What to work on: Write out the entries exactly, pictures excluded.

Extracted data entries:
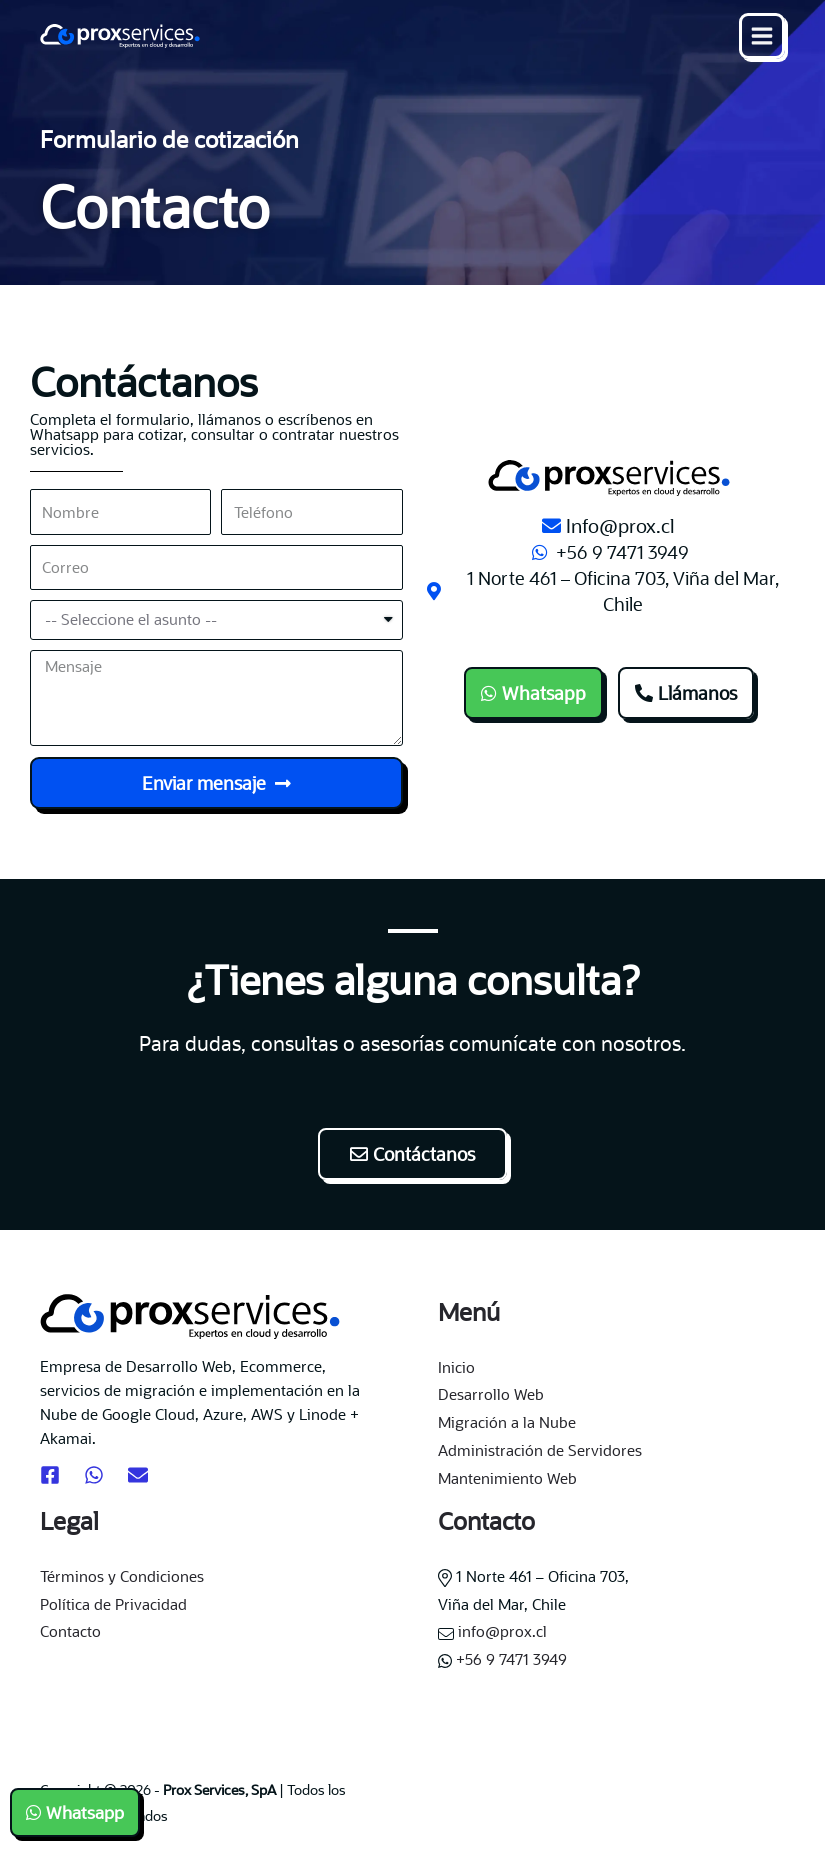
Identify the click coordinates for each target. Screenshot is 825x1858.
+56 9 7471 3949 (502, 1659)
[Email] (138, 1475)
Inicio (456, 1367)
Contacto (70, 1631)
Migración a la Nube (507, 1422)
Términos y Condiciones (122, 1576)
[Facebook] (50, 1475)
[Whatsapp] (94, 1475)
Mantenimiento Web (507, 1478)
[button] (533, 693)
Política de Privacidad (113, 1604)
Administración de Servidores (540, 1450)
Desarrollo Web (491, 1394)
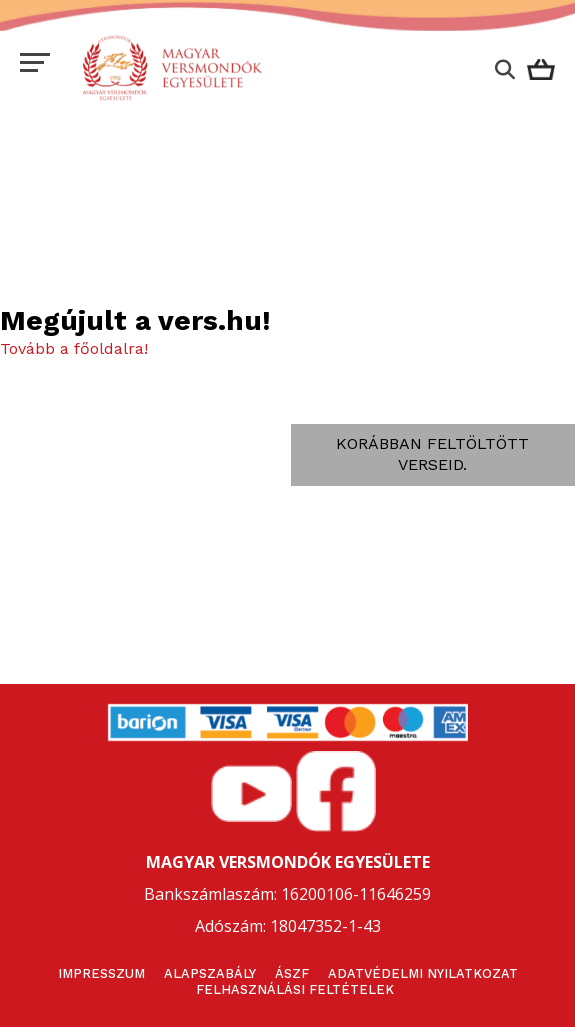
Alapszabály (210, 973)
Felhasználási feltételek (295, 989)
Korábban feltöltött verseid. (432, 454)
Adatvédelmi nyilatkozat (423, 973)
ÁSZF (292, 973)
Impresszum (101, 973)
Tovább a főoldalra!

Reply to the exercise:
Identify the click coordinates for each target. Screenshot is 825x1858.
+56 9 7471 3949 (502, 1659)
[Email] (138, 1475)
Inicio (456, 1367)
Contacto (70, 1631)
Migración a la Nube (507, 1422)
Términos y Condiciones (122, 1576)
[Facebook] (50, 1475)
[Whatsapp] (94, 1475)
Mantenimiento Web (507, 1478)
[button] (533, 693)
Política de Privacidad (113, 1604)
Administración de Servidores (540, 1450)
Desarrollo Web (491, 1394)
Alapszabály (210, 973)
Felhasználási feltételek (295, 989)
Korábban feltöltött verseid. (432, 454)
Adatvédelmi nyilatkozat (423, 973)
ÁSZF (292, 973)
Impresszum (101, 973)
Tovább a főoldalra!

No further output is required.